Are we enough?  I don't know.  But I do know I have so much love for Max.  And I know he loves me.  Even if he doesn't say it.   


Monday, July 28, 2014

Look but don't touch

My Dad has been in town from New Jersey for the past five days.  It has been really great to have him around.  The last time he saw Max was back at Easter.  Max's Autism diagnosis was still fresh at Easter time and we were still debating on pre-school, therapy and other interventions for Max.  Since then we have made a lot of changes to our daily life, and my Dad noticed.  My Dad said Max is more relaxed and is trying to communicate a lot more.  Something we have been doing a lot of is using Facetime.  I truly believe this has helped Max get to know family that is far away better.  It only took a few hours to warm up to my dad instead of a day or two.  By the end of my Dad's visit Max was giving him hugs. 

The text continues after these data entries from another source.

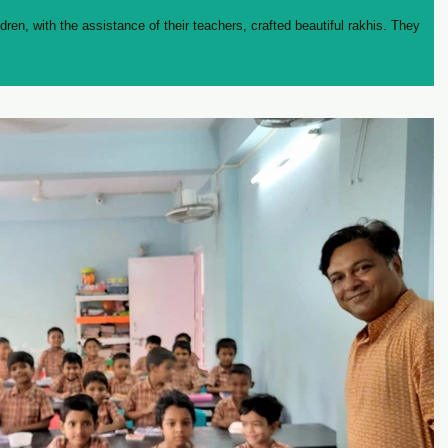
ldren, with the assistance of their teachers, crafted beautiful rakhis. They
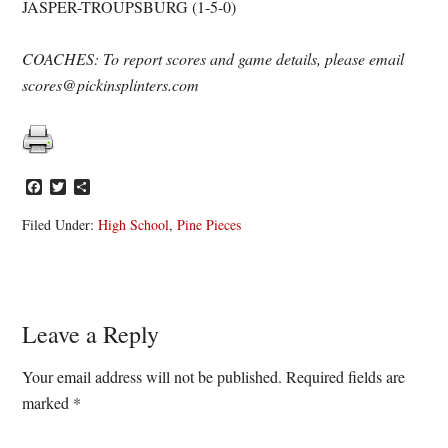
JASPER-TROUPSBURG (1-5-0)
COACHES: To report scores and game details, please email
scores@pickinsplinters.com
Facebook
Twitter
Share
Filed Under:
High School
,
Pine Pieces
Reader
Leave a Reply
Interactions
Your email address will not be published.
Required fields are
marked
*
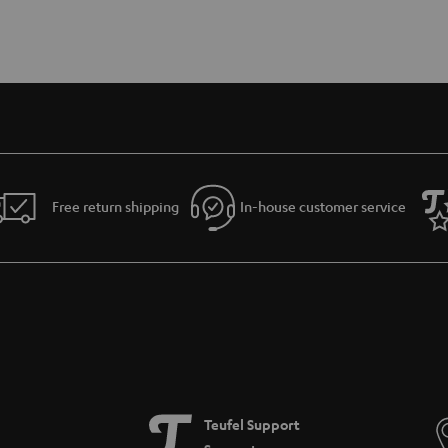
Free return shipping
In-house customer service
Teufel Support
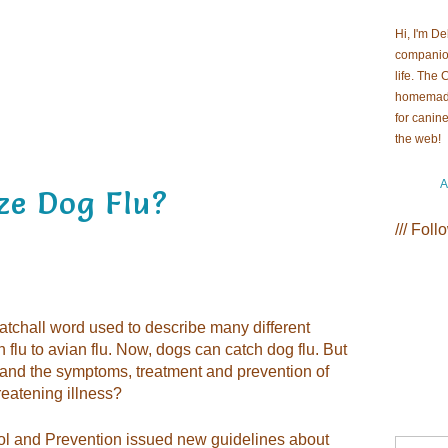
Hi, I'm D
companion
life. The
homemade 
for canin
the we
A
ze Dog Flu?
/// Foll
atchall word used to describe many different
 flu to avian flu. Now, dogs can catch dog flu. But
tand the symptoms, treatment and prevention of
hreatening illness?
rol and Prevention issued new guidelines about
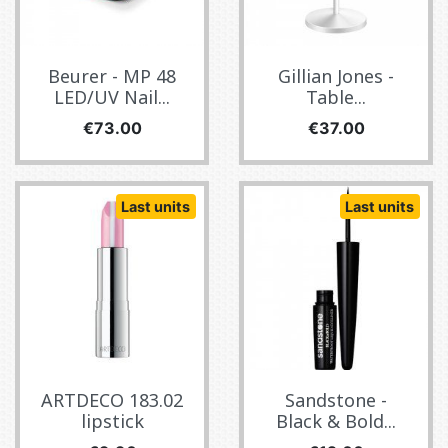
Beurer - MP 48
Gillian Jones -
LED/UV Nail...
Table...
Price
Price
€73.00
€37.00
Last units
Last units
ARTDECO 183.02
Sandstone -
lipstick
Black & Bold...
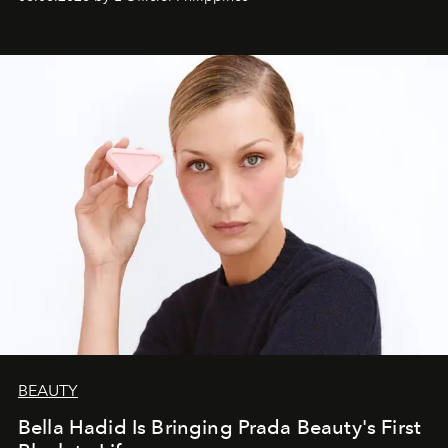
BEAUTY
Bella Hadid Is Bringing Prada Beauty's First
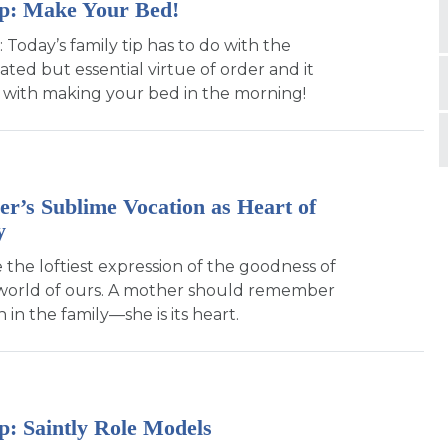
ip: Make Your Bed!
: Today’s family tip has to do with the
ted but essential virtue of order and it
rt with making your bed in the morning!
r’s Sublime Vocation as Heart of
y
 the loftiest expression of the goodness of
 world of ours. A mother should remember
 in the family—she is its heart.
p: Saintly Role Models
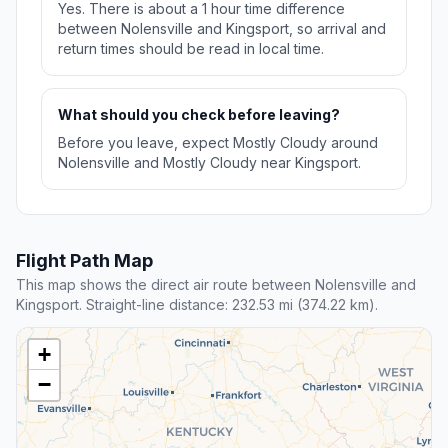
Yes. There is about a 1 hour time difference
between Nolensville and Kingsport, so arrival and
return times should be read in local time.
What should you check before leaving?
Before you leave, expect Mostly Cloudy around
Nolensville and Mostly Cloudy near Kingsport.
Flight Path Map
This map shows the direct air route between Nolensville and
Kingsport. Straight-line distance: 232.53 mi (374.22 km).
+
−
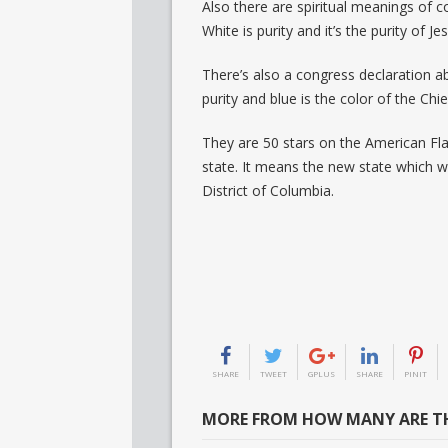
Also there are spiritual meanings of c
White is purity and it’s the purity of Je
There’s also a congress declaration ab
purity and blue is the color of the Chi
They are 50 stars on the American Fla
state. It means the new state which w
District of Columbia.
SHARE
TWEET
GPLUS
SHARE
PINIT
MORE FROM HOW MANY ARE TH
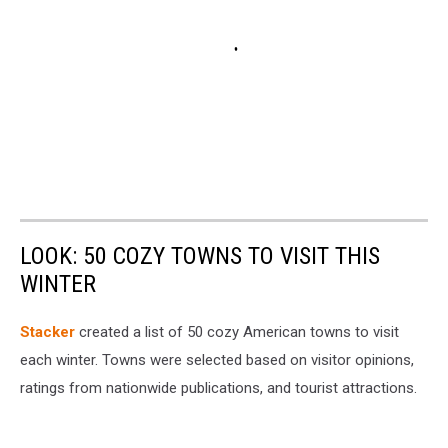
LOOK: 50 COZY TOWNS TO VISIT THIS
WINTER
Stacker
created a list of 50 cozy American towns to visit
each winter. Towns were selected based on visitor opinions,
ratings from nationwide publications, and tourist attractions.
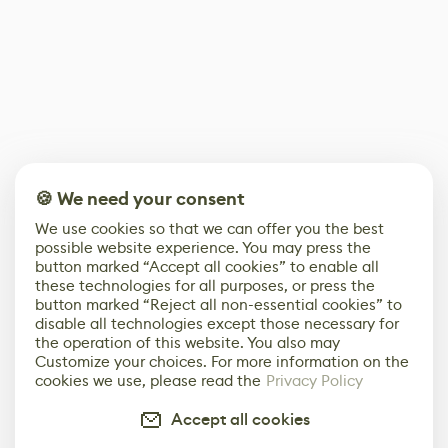
🍪 We need your consent
We use cookies so that we can offer you the best
possible website experience. You may press the
button marked “Accept all cookies” to enable all
these technologies for all purposes, or press the
button marked “Reject all non-essential cookies” to
disable all technologies except those necessary for
the operation of this website. You also may
Customize your choices. For more information on the
cookies we use, please read the
Privacy Policy
Accept all cookies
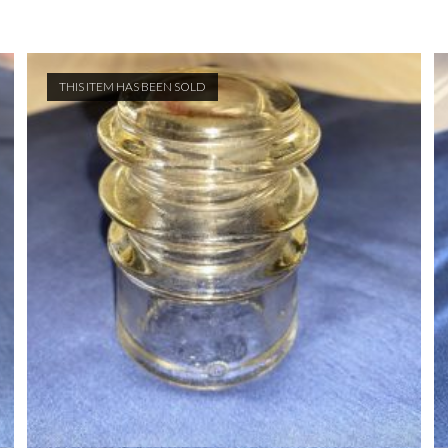
THIS ITEM HAS BEEN SOLD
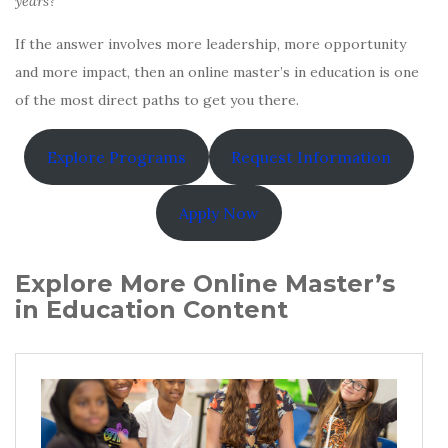
years?
If the answer involves more leadership, more opportunity
and more impact, then an online master’s in education is one
of the most direct paths to get you there.
Explore Programs
Request Information
Apply Now
Explore More Online Master’s
in Education Content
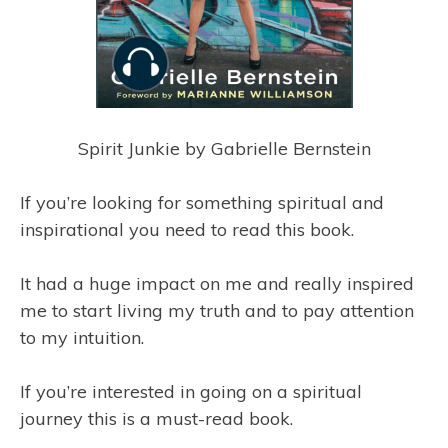
Spirit Junkie by Gabrielle Bernstein
If you’re looking for something spiritual and
inspirational you need to read this book.
It had a huge impact on me and really inspired
me to start living my truth and to pay attention
to my intuition.
If you’re interested in going on a spiritual
journey this is a must-read book.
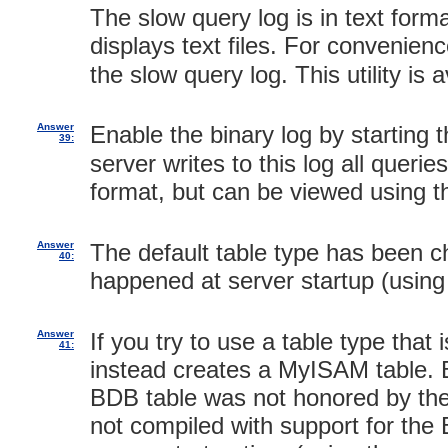
The slow query log is in text for
displays text files. For convenien
the slow query log. This utility is
Answer
Enable the binary log by starting 
39:
server writes to this log all querie
format, but can be viewed using 
Answer
The default table type has been 
40:
happened at server startup (usin
Answer
If you try to use a table type tha
41:
instead creates a MyISAM table. B
BDB table was not honored by the 
not compiled with support for the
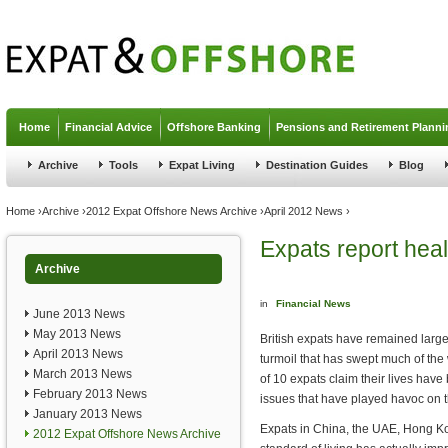
Jump to navigation
Home
Financial Advice
Offshore Banking
Pensions and Retirement Planni
Archive
Tools
Expat Living
Destination Guides
Blog
You are here
Home
›
Archive
›
2012 Expat Offshore News Archive
›
April 2012 News
›
Expats report heal
Archive
in
Financial News
June 2013 News
May 2013 News
British expats have remained largel
April 2013 News
turmoil that has swept much of th
March 2013 News
of 10 expats claim their lives hav
February 2013 News
issues that have played havoc on t
January 2013 News
Expats in China, the UAE, Hong Ko
2012 Expat Offshore News Archive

While my Dad was here we did a lot of fun activities, but the one I was most excited and also nervous about was the Alpine Coasters in Park City.  Cousin Michael was in town so he also came along for the fun.  We drove up to park city, bought the tickets and waited in line.  Max did great in line.  It was a miracle, because the line was over 45 minutes long.  He played with dirt most of the time and was very well behavied.  When we were a couple people away from the start of the coasters my Dad took him in his arms for a closer look.  The coasters are on a track, they look like cars, and they looked to be perfect for Max.  He was excited, he kept pointing and saying car.  He even identified that he wanted the "bu" (blue) one!  As soon as it was our turn to get on the ride, Max wanted nothing to do with it.  He yelled and squirmed all over Will's lap. 

We tried.  We didn't get mad.  We were glad he was so good in line.  Will, Michael, and my Dad still went on the coaster.  Max, Dexter and I watched as they took off. 

Max really has made leaps and strides these last 9 months.  He truly is growing (literally) and learning.  things take time.  The LITTLE steps are HUGE in his world.